[[ DATA PROVIDED open ]]
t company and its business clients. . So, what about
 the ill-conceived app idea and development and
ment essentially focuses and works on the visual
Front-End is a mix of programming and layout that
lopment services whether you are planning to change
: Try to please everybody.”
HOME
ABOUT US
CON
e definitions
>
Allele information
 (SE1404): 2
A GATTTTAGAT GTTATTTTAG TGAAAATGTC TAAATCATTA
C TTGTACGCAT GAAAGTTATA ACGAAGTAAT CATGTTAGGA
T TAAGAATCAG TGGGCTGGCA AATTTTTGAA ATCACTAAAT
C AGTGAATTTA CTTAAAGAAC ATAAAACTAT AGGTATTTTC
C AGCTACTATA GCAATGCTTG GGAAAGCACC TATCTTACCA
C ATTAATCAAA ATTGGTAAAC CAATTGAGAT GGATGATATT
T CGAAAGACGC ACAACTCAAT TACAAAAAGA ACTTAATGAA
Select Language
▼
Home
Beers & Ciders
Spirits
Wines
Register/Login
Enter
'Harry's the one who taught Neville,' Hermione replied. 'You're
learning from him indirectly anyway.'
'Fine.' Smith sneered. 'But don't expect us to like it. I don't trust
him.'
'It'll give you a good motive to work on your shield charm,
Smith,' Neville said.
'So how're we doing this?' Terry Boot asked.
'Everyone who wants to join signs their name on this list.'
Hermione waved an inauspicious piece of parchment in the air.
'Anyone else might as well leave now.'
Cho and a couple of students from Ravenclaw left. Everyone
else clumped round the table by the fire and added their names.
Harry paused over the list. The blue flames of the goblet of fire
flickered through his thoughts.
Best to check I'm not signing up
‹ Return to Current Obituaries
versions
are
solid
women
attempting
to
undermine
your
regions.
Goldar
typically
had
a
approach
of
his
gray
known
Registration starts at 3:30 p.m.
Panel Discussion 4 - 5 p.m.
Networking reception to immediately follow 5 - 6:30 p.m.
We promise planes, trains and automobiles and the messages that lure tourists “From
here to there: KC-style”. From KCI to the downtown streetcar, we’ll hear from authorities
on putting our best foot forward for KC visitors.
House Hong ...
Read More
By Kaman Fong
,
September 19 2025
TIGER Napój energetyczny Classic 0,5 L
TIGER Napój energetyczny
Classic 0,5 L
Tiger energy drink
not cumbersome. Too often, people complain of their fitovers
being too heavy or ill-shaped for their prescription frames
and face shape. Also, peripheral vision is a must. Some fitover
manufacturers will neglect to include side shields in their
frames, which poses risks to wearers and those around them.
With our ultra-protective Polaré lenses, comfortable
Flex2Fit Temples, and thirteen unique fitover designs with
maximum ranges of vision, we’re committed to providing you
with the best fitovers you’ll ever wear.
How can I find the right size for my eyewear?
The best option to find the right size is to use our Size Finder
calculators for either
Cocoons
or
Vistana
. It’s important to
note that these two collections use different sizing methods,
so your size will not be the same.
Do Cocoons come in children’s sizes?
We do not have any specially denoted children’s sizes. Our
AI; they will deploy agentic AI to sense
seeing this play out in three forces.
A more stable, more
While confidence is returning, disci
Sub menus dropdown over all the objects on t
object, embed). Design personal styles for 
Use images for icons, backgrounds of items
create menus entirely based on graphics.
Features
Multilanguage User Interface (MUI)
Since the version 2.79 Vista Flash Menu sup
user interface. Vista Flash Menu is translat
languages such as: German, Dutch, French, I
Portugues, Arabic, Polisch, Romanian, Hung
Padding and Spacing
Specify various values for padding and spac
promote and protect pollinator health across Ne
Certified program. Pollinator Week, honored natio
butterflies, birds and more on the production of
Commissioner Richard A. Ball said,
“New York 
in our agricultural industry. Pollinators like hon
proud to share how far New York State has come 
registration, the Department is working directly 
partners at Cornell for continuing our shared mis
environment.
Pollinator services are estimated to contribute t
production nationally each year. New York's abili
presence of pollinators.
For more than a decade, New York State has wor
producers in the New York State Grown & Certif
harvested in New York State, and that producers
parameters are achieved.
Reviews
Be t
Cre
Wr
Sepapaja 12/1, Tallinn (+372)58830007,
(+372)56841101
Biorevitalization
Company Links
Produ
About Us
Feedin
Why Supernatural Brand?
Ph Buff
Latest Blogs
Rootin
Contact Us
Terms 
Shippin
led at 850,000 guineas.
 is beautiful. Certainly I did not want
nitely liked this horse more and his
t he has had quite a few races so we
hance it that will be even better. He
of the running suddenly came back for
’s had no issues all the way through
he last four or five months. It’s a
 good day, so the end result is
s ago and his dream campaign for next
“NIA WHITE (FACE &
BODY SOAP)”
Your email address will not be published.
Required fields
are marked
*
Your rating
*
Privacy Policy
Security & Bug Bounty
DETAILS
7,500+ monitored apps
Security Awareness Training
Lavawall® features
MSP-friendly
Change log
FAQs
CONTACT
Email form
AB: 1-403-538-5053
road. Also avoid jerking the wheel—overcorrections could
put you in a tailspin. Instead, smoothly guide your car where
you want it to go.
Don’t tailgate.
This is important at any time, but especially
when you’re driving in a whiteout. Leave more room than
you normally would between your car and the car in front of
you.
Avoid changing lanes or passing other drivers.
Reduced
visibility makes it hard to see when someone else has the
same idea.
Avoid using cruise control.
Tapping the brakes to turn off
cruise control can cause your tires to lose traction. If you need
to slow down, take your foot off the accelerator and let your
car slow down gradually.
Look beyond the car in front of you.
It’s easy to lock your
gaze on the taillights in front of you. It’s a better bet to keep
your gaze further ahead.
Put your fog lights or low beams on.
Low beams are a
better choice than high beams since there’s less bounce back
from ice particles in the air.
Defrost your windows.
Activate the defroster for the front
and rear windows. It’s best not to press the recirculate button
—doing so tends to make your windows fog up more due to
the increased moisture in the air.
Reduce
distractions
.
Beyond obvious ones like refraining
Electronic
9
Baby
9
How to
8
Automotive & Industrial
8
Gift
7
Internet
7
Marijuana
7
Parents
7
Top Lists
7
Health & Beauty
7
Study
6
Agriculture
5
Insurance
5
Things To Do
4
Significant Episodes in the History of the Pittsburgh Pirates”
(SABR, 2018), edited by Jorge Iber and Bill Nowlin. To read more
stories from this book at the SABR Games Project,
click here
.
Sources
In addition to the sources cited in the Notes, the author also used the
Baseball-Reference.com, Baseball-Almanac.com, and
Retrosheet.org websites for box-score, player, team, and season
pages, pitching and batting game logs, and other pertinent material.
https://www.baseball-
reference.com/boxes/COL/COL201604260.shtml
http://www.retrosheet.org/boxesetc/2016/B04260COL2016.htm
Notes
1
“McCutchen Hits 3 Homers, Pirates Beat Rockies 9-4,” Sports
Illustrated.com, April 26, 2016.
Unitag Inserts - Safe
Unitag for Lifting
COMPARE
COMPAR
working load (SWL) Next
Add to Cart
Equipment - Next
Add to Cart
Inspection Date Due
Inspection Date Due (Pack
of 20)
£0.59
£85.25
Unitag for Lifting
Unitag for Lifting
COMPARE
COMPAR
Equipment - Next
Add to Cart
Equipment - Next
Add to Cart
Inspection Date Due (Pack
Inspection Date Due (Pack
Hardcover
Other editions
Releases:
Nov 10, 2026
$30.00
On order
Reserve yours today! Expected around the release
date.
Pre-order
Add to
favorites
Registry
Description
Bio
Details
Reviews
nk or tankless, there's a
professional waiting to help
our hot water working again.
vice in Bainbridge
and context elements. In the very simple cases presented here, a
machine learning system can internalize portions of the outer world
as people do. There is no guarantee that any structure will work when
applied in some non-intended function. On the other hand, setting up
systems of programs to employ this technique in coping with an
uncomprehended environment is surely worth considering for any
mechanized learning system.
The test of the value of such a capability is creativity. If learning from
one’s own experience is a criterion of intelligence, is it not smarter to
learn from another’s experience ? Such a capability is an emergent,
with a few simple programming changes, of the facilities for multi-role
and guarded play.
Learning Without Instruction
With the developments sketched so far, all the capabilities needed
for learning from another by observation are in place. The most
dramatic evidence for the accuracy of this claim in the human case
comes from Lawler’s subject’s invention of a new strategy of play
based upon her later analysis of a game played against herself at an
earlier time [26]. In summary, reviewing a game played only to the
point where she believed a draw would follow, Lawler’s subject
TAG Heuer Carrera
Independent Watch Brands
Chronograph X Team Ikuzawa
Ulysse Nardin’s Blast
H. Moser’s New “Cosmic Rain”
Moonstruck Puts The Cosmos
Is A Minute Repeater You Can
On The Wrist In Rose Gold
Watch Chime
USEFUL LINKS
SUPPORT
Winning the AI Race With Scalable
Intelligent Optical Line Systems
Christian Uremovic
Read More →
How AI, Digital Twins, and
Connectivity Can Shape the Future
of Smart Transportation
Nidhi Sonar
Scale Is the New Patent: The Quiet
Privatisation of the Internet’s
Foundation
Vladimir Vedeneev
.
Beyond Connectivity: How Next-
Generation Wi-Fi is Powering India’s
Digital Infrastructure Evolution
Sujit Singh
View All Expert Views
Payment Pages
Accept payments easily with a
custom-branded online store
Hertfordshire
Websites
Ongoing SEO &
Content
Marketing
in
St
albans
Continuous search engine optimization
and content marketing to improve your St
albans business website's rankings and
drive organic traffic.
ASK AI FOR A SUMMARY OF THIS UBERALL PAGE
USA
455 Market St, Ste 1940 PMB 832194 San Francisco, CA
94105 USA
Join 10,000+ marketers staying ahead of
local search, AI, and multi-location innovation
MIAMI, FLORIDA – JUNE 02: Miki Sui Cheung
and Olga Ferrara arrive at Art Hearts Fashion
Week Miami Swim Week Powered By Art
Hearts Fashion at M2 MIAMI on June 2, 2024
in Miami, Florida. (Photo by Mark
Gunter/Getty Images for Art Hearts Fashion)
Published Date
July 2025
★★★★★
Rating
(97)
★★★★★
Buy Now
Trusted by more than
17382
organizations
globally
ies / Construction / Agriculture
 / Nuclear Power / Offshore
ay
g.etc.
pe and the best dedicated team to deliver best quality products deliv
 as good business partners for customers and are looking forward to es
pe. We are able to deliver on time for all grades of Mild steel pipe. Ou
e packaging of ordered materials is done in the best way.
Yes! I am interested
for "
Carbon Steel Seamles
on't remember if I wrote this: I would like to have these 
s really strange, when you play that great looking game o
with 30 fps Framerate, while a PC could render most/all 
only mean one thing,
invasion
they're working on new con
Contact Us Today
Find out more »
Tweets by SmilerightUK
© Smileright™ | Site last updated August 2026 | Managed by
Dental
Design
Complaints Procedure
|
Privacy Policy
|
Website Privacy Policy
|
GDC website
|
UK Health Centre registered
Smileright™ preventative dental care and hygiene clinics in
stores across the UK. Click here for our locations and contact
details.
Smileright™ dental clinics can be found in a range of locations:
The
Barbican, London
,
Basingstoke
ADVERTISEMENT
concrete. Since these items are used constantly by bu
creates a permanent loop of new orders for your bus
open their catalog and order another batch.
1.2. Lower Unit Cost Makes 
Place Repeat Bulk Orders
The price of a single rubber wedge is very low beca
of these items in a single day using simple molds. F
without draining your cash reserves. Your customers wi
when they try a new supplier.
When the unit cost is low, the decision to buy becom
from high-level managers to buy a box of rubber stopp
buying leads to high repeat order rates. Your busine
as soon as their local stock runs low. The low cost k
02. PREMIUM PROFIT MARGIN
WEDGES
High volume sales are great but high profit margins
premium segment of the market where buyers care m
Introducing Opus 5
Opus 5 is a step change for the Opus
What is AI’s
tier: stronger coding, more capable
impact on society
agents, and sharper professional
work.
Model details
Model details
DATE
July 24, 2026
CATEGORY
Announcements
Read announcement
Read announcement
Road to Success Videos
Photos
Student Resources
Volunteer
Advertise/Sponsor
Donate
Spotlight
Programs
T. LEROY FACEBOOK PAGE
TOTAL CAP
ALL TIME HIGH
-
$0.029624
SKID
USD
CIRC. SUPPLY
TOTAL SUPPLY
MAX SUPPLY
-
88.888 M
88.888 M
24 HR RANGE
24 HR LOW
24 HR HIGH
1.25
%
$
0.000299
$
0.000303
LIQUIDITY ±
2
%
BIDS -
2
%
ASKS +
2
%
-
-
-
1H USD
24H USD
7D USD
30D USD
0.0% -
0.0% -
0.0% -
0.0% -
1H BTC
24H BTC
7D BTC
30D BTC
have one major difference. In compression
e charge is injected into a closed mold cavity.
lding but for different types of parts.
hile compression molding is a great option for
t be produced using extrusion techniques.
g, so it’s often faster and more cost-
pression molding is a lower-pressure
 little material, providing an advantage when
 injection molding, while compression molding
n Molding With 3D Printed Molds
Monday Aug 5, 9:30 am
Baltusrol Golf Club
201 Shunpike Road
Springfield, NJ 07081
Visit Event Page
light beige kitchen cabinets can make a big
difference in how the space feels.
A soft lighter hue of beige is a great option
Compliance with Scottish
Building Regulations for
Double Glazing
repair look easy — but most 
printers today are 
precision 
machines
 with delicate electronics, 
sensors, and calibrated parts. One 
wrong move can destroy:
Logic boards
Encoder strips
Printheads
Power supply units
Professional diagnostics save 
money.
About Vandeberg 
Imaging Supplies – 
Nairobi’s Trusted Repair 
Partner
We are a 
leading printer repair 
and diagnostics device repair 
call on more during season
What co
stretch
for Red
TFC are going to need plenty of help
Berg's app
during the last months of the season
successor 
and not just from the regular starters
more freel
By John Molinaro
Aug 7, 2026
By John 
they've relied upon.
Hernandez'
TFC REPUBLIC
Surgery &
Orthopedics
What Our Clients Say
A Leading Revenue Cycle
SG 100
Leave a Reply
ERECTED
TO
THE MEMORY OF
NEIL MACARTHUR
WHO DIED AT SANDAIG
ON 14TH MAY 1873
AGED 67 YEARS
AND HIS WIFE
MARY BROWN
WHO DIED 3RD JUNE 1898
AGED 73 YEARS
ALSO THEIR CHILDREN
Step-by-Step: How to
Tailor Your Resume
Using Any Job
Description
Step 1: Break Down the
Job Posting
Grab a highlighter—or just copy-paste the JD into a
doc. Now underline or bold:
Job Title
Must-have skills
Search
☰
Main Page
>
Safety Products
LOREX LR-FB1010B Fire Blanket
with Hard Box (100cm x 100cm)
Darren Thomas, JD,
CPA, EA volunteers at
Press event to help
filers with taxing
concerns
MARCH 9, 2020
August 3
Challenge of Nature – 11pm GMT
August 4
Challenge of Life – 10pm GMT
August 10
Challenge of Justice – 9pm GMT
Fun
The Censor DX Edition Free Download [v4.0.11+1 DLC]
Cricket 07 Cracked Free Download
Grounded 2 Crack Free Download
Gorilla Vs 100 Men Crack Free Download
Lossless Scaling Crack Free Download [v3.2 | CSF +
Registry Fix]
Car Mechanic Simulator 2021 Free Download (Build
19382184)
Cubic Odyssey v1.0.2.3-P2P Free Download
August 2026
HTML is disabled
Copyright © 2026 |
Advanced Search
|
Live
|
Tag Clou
[[ DATA PROVIDED closed ]]
__PROBLEM TO SOLVE__
Write out every line from the entries where "single" appears.

__YOUR RESPONSE__
The price of a single rubber wedge is very low beca
of these items in a single day using simple molds. F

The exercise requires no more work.